Ambassador Brown used the occasion to express Liberia’s support to the Children and Armed Conflict (CAAC) Agenda and urged that it should not only be seen as a tool to ensure that children are protected and perpetrators held accountable, but also as a moral imperative to move States to act with determination to prevent conflicts and protect children.

Accordingly, where the institutions of the State have clearly collapsed under the weight of the ongoing armed conflict, Ambassador Brown urged that the duty of protection, and ending the ongoing conflicts be extended to the regions of the conflict as well as other external actors who are vesting interests in the continuation of the conflicts. “It is time we truly held each other duly accountable for ending conflicts, as well as preventing them”, he stressed.

Regarding Child Soldiers, the Liberian Envoy named proper reintegration process as one of the best guarantee to prevent conflict and sustain peace. He however decried that it is the least supported in the efforts to return countries to peace despite the fact that, as in the case of Liberia, there is an overwhelming eagerness of child soldiers to be disarmed.

“Having spent the formative years of their lives living by the gun and without regard to democratic rules and norms of society, or for many of these child combatants, the experience and values of living under peaceful conditions, we throw them a bucket, a cutlass and maybe USD75, and ask them to be reintegrated. We ask them to forget their past, the only thing they really know. Of course, we can do better than this.” Ambassador Brown urged.

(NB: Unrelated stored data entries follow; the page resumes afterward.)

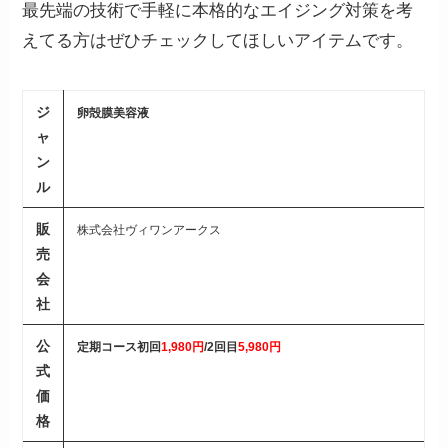
最先端の技術で手軽に本格的なエイジング対策を考
えてる方はぜひチェックしてほしいアイテムです。
ジ
卵殻膜美容液
ャ
ン
ル
販
株式会社ヴィワンアークス
売
会
社
公
定期コース初回
1,980円
/2回目
5,980円
式
価
格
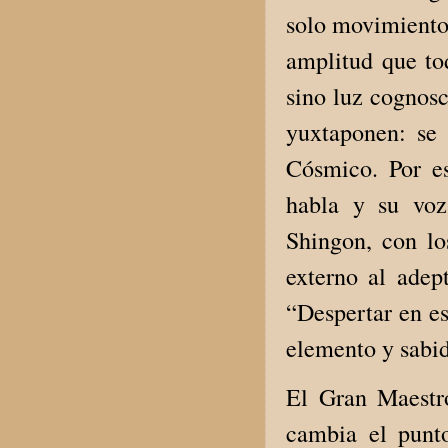
solo movimiento,
amplitud que to
sino luz cognosc
yuxtaponen: se
Cósmico. Por es
habla y su voz
Shingon, con lo
externo al adept
“Despertar en e
elemento y sabid
El Gran Maestr
cambia el punt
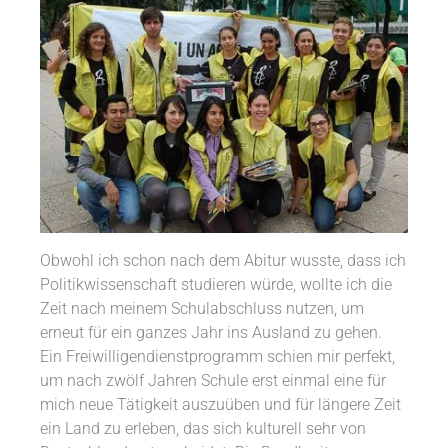
Obwohl ich schon nach dem Abitur wusste, dass ich
Politikwissenschaft studieren würde, wollte ich die
Zeit nach meinem Schulabschluss nutzen, um
erneut für ein ganzes Jahr ins Ausland zu gehen.
Ein Freiwilligendienstprogramm schien mir perfekt,
um nach zwölf Jahren Schule erst einmal eine für
mich neue Tätigkeit auszuüben und für längere Zeit
ein Land zu erleben, das sich kulturell sehr von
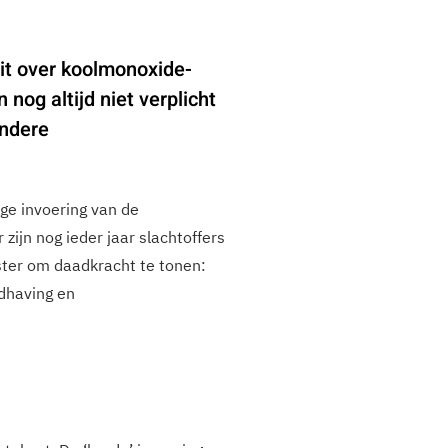
it over koolmonoxide-
 nog altijd niet verplicht
andere
ge invoering van de
 zijn nog ieder jaar slachtoffers
ster om daadkracht te tonen:
ndhaving en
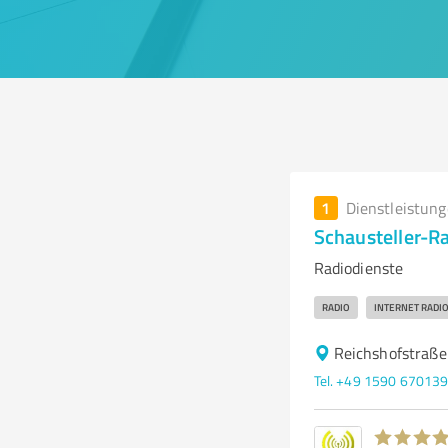
1
Dienstleistun
Schausteller-R
Radiodienste
RADIO
INTERNET RADI
Reichshofstraße
Tel. +49 1590 67013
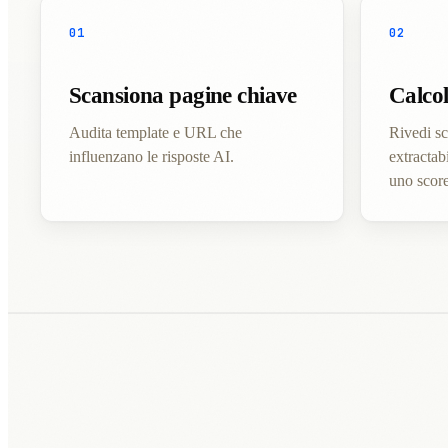
01
02
Scansiona pagine chiave
Calco
Audita template e URL che
Rivedi sc
influenzano le risposte AI.
extractabi
uno score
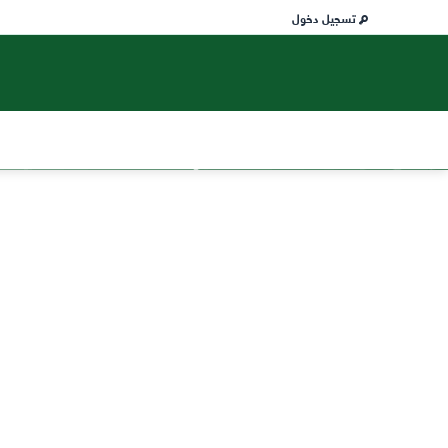
تسجيل دخول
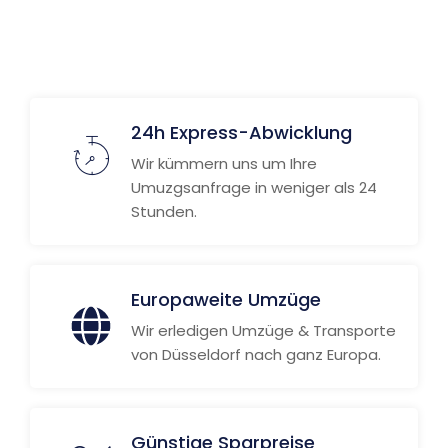
Weitere Informationen
24h Express-Abwicklung
Wir kümmern uns um Ihre
Umuzgsanfrage in weniger als 24
Stunden.
Europaweite Umzüge
Wir erledigen Umzüge & Transporte
von Düsseldorf nach ganz Europa.
Günstige Sparpreise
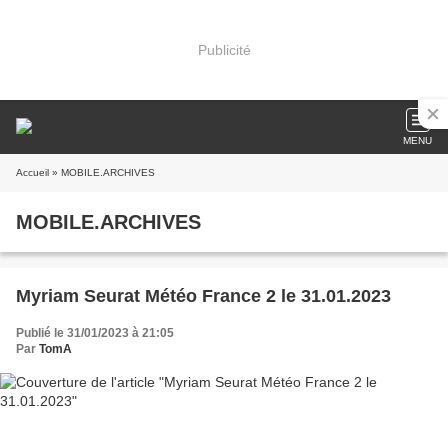
Publicité
MENU
Accueil
» MOBILE.ARCHIVES
MOBILE.ARCHIVES
Myriam Seurat Météo France 2 le 31.01.2023
Publié le 31/01/2023 à 21:05
Par
TomA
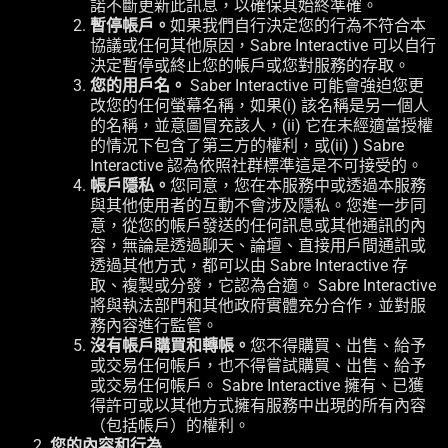
諾不斷更新此訊息，以確保其始終準確。
暫停帳戶。
如果我們自行決定您的行為不符合本
協議或任何其他原因，Sabre Interactive 可以自行
決定暫停或終止您的帳戶或您對服務的存取。
您的用戶名。
Saber Interactive 可能會強迫您更
改您的任何螢幕名稱，如果(i) 該名稱是另一個人
的名稱，並意圖冒充該人，(ii) 它在未經適當授權
的情況下包含了第三方的權利，或(ii) ) Sabre
Interactive 認為依照社群標準這是不可接受的。
帳戶隱私。
您同意，您在本服務中或透過本服務
與其他使用者的互動不會涉及隱私。您進一步同
意，從您的帳戶發送的任何訊息或其他通訊的內
容，無論是透過聊天、論壇、直接用戶間通訊或
透過其他方式，都可以由 Sabre Interactive 存
取、複製或分發，它認為合適。 Sabre Interactive
將與執法部門和其他政府實體充分合作，並對服
務內容進行監管。
沒有帳戶購買和轉帳。
您不得購買、出售、給予
或交易任何帳戶，也不得嘗試購買、出售、給予
或交易任何帳戶。 Sabre Interactive 擁有、已獲
得許可或以其他方式擁有服務中出現的所有內容
（包括帳戶）的權利。
您的內容和行為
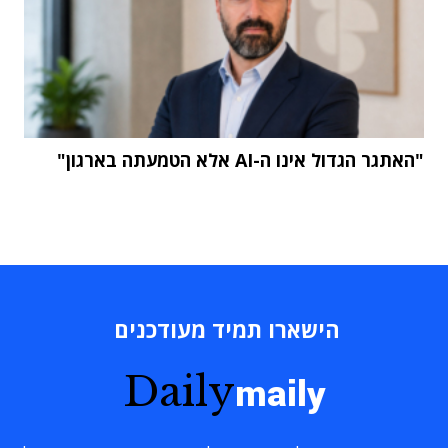
"האתגר הגדול אינו ה-AI אלא הטמעתה בארגון"
הישארו תמיד מעודכנים
Daily
maily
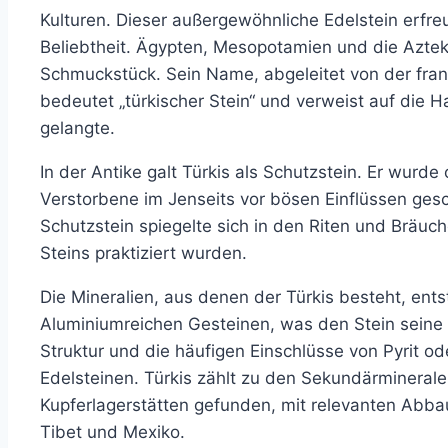
Kulturen. Dieser außergewöhnliche Edelstein erfreut
Beliebtheit. Ägypten, Mesopotamien und die Aztek
Schmuckstück. Sein Name, abgeleitet von der fran
bedeutet „türkischer Stein“ und verweist auf die 
gelangte.
In der Antike galt Türkis als Schutzstein. Er wurd
Verstorbene im Jenseits vor bösen Einflüssen gesc
Schutzstein spiegelte sich in den Riten und Bräuche
Steins praktiziert wurden.
Die Mineralien, aus denen der Türkis besteht, ent
Aluminiumreichen Gesteinen, was den Stein seine c
Struktur und die häufigen Einschlüsse von Pyrit od
Edelsteinen. Türkis zählt zu den Sekundärminerale
Kupferlagerstätten gefunden, mit relevanten Abba
Tibet und Mexiko.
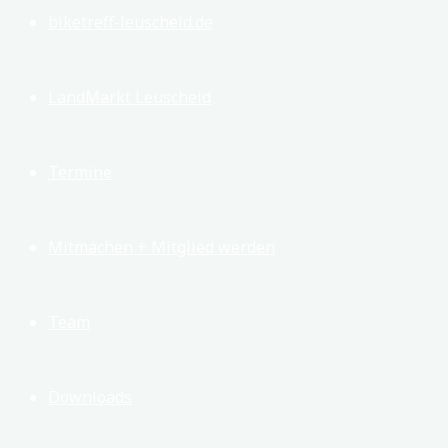
biketreff-leuscheid.de
LandMarkt Leuscheid
Termine
Mitmachen + Mitglied werden
Team
Downloads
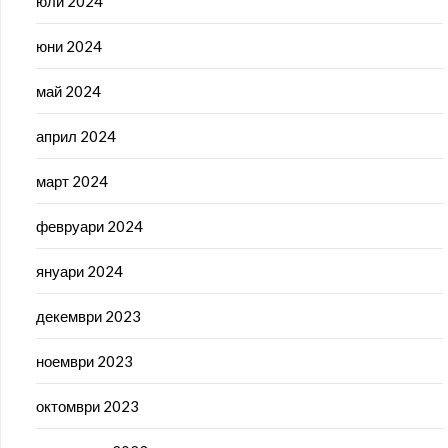
юли 2024
юни 2024
май 2024
април 2024
март 2024
февруари 2024
януари 2024
декември 2023
ноември 2023
октомври 2023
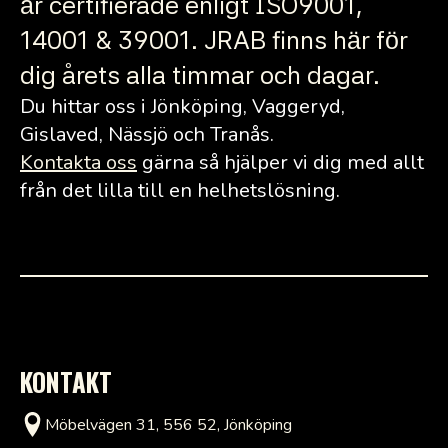
är certifierade enligt ISO9001,
14001 & 39001. JRAB finns här för
dig årets alla timmar och dagar.
Du hittar oss i Jönköping, Vaggeryd,
Gislaved, Nässjö och Tranås.
Kontakta oss
gärna så hjälper vi dig med allt
från det lilla till en helhetslösning.
KONTAKT
Möbelvägen 31, 556 52, Jönköping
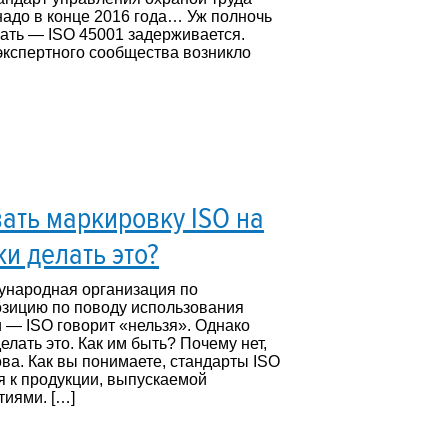
надо в конце 2016 года… Уж полночь
нать — ISO 45001 задерживается.
экспертного сообщества возникло
ать маркировку ISO на
ки делать это?
ународная организация по
озицию по поводу использования
 — ISO говорит «нельзя». Однако
елать это. Как им быть? Почему нет,
ва. Как вы понимаете, стандарты ISO
 к продукции, выпускаемой
иями. […]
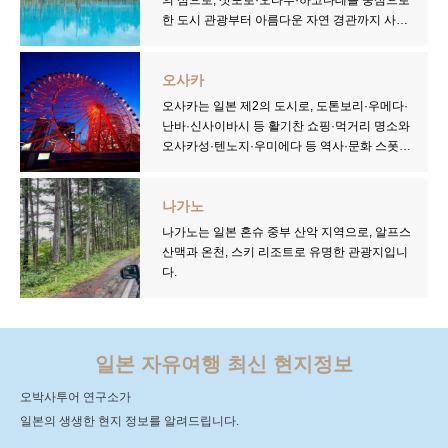
했습니다. 미야코지마 여행 일정 짜기부터 현지
테마가 다양합니다. 항공권·날씨·옷차림·렌터카
한 도시 관광부터 아름다운 자연 경관까지 사계
교통, 맛집, 스노클링 스팟까지 모두 확인하세
·여행지 정보를 한 곳에서 확인하세요.
절 내내 매력이 넘치는 여행지입니다. 겨울에는
요.
삿포로 눈 축제와 파우더 스노우로 유명하며, 여
오사카
름에는 라벤더밭과 선선한 기후가 인기입니다.
신선한 해산물·홋카이도 라멘·유제품 디저트 등
오사카는 일본 제2의 도시로, 도톤보리·우메다·
식도락 여행지로도 손꼽힙니다. 렌터카를 이용
난바·신사이바시 등 활기찬 쇼핑·먹거리 명소와
하면 광활한 대지를 자유롭게 드라이브할 수 있
오사카성·텐노지·우미에다 등 역사·문화 스폿이
지만, 겨울철 눈길 운전 시 스노 타이어와 안전
공존하는 여행지입니다. 타코야키·오코노미야
수칙을 꼭 확인해야 합니다. 항공권·날씨·옷차
키·구시카츠 등 오사카 특유의 먹거리 문화(구
림·렌터카·관광지 정보를 한 곳에서 확인하세
나가노
이다오레)로도 유명하며, 공항 접근성이 좋아
요.
당일치기 자유여행도 가능합니다. 렌터카를 이
나가노는 일본 혼슈 중부 산악 지역으로, 알프스
용하면 키타·미나미·텐노지·오사카 베이·사카
산맥과 온천, 스키 리조트로 유명한 관광지입니
이 등 넓은 지역을 효율적으로 둘러볼 수 있으
다.
며, 교토·나라·고베 근교 드라이브 코스로도 최
적입니다. 항공권·날씨·렌터카·관광지·맛집 정
보를 한 곳에서 확인하세요.
일본 자유여행 최신 현지정보
오박사투어 연구소가
일본의 생생한 현지 정보를 알려드립니다.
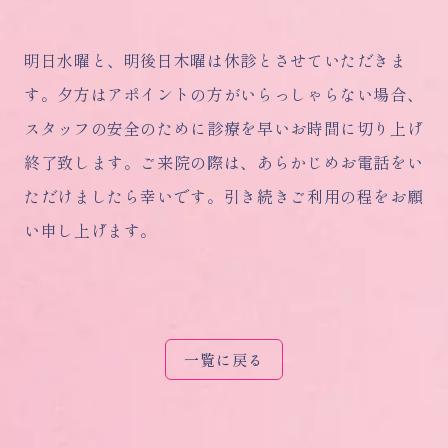
明日水曜と、明後日木曜は休診とさせていただきま
す。夕方はアポイントの方がいらっしゃらない場合、
スタッフの安全のために診療を早いお時間に切り上げ
終了致します。ご来院の際は、あらかじめお電話をい
ただけましたら幸いです。引き続きご利用の程をお願
い申し上げます。
一覧に戻る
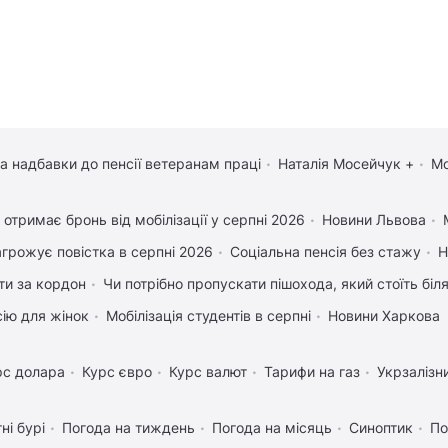
та надбавки до пенсії ветеранам праці
Наталія Мосейчук +
Мо
 отримає бронь від мобілізації у серпні 2026
Новини Львова
агрожує повістка в серпні 2026
Соціальна пенсія без стажу
Н
ати за кордон
Чи потрібно пропускати пішохода, який стоїть біл
сію для жінок
Мобілізація студентів в серпні
Новини Харкова
рс долара
Курс євро
Курс валют
Тарифи на газ
Укрзалізн
ні бурі
Погода на тиждень
Погода на місяць
Синоптик
По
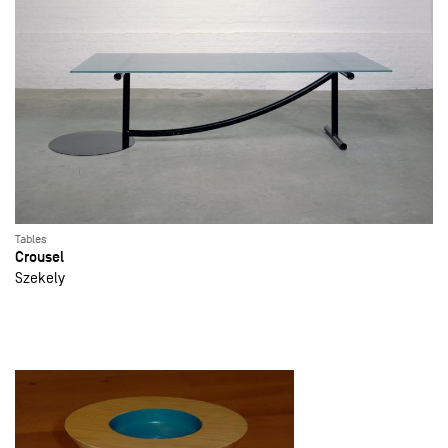
Tables
Crousel
Szekely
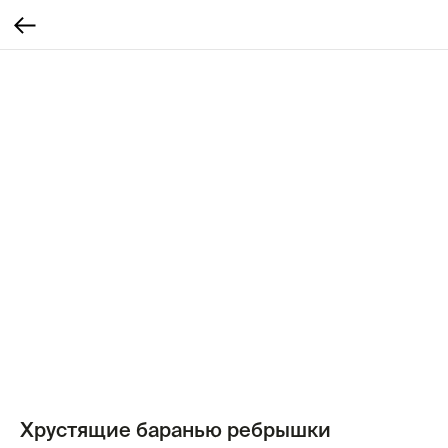
Хрустящие баранью ребрышки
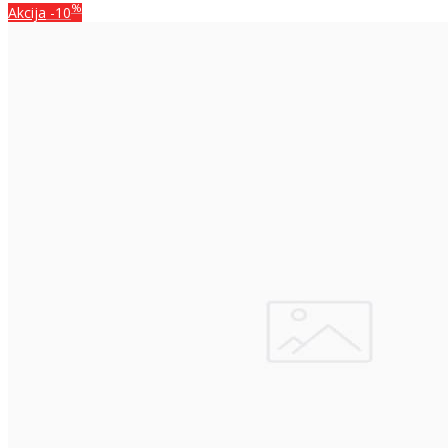
%
Akcija
-10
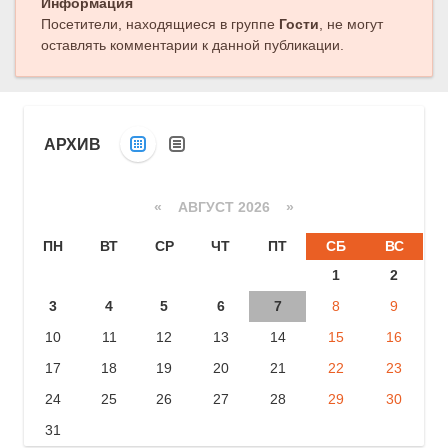
Информация
Посетители, находящиеся в группе
Гости
, не могут
оставлять комментарии к данной публикации.
АРХИВ
«
АВГУСТ 2026 »
ПН
ВТ
СР
ЧТ
ПТ
СБ
ВС
1
2
3
4
5
6
7
8
9
10
11
12
13
14
15
16
17
18
19
20
21
22
23
24
25
26
27
28
29
30
31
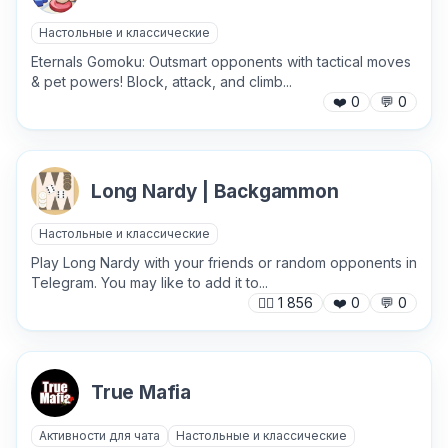
Настольные и классические
Eternals Gomoku: Outsmart opponents with tactical moves
& pet powers! Block, attack, and climb...
✕
❤️
0
💬
0
Long Nardy | Backgammon
Настольные и классические
Play Long Nardy with your friends or random opponents in
Telegram. You may like to add it to...
Причина жалобы
*
🙍‍♂️
1 856
❤️
0
💬
0
Текст обращения (необязательно)
True Mafia
Активности для чата
Настольные и классические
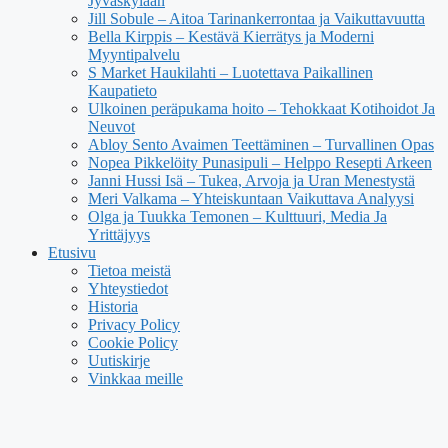
Jyväskylään
Jill Sobule – Aitoa Tarinankerrontaa ja Vaikuttavuutta
Bella Kirppis – Kestävä Kierrätys ja Moderni
Myyntipalvelu
S Market Haukilahti – Luotettava Paikallinen
Kaupatieto
Ulkoinen peräpukama hoito – Tehokkaat Kotihoidot Ja
Neuvot
Abloy Sento Avaimen Teettäminen – Turvallinen Opas
Nopea Pikkelöity Punasipuli – Helppo Resepti Arkeen
Janni Hussi Isä – Tukea, Arvoja ja Uran Menestystä
Meri Valkama – Yhteiskuntaan Vaikuttava Analyysi
Olga ja Tuukka Temonen – Kulttuuri, Media Ja
Yrittäjyys
Etusivu
Tietoa meistä
Yhteystiedot
Historia
Privacy Policy
Cookie Policy
Uutiskirje
Vinkkaa meille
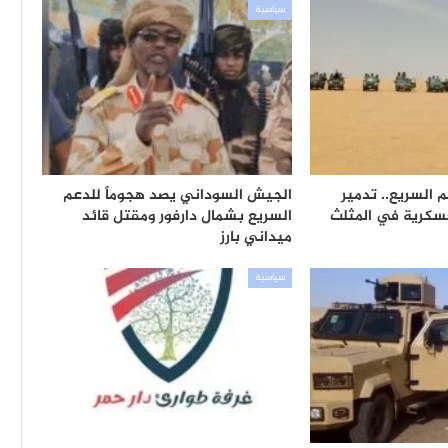
سياسية
 السريع.. تدمير
الجيش السوداني يصد هجوماً للدعم
عسكرية في المثلث
السريع بشمال دارفور ومقتل قائد
ميداني بارز
سياسية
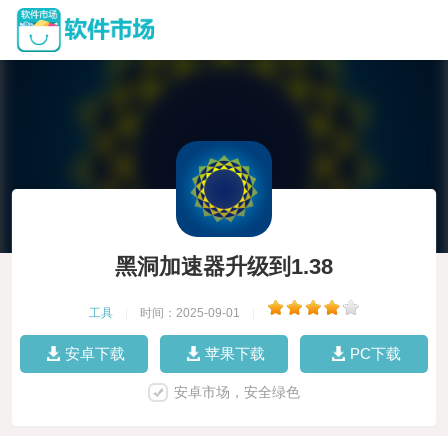
黑洞加速器升级到1.38
工具
|
时间：2025-09-01
|
安卓下载
苹果下载
PC下载
安卓市场，安全绿色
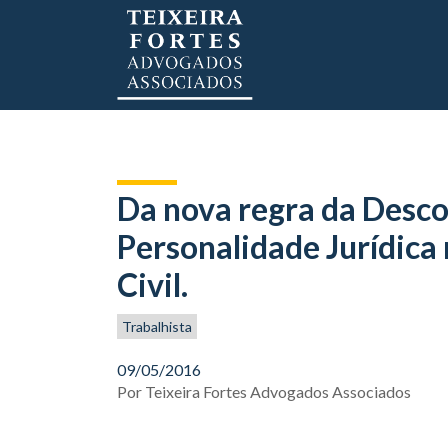
Da nova regra da Desc
Personalidade Jurídica
Civil.
Trabalhista
09/05/2016
Por
Teixeira Fortes Advogados Associados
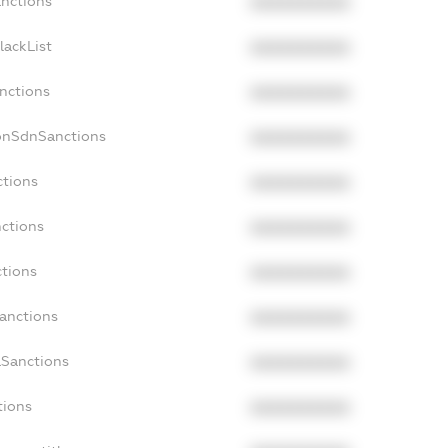
anctions
XXXXXXXXXX
lackList
XXXXXXXXXX
anctions
XXXXXXXXXX
onSdnSanctions
XXXXXXXXXX
ctions
XXXXXXXXXX
nctions
XXXXXXXXXX
ctions
XXXXXXXXXX
Sanctions
XXXXXXXXXX
aSanctions
XXXXXXXXXX
tions
XXXXXXXXXX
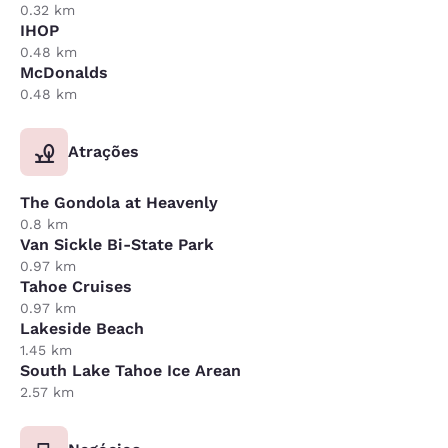
0.32 km
IHOP
0.48 km
McDonalds
0.48 km
Atrações
The Gondola at Heavenly
0.8 km
Van Sickle Bi-State Park
0.97 km
Tahoe Cruises
0.97 km
Lakeside Beach
1.45 km
South Lake Tahoe Ice Arean
2.57 km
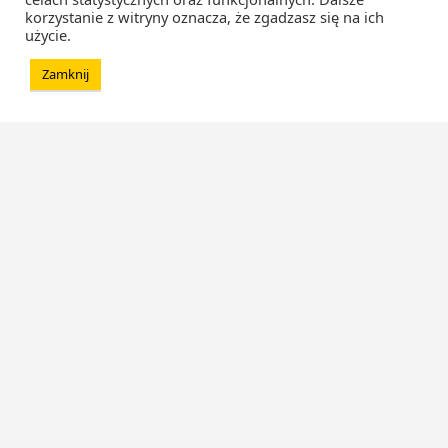
korzystanie z witryny oznacza, że zgadzasz się na ich
użycie.
Zamknij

The UN Security Council’s Open Debate on Children and Armed Conflict held on the theme: Protecting Children Today, Prevents Conflicts Tomorrow, followed the release of the Secretary General’s annual report on children and armed conflict which documented over 21,000 cases of grave violations of children’s rights in armed conflict in 2017; a drastic increase from the previous year.

Meanwhile, the Security Council through a unanimous vote of all 15 Members has adopted Resolution 2427, strongly condemning the recruitment and use of children by parties to armed conflict and demands that all relevant parties immediately put an end to such practices and take special measures to protect children.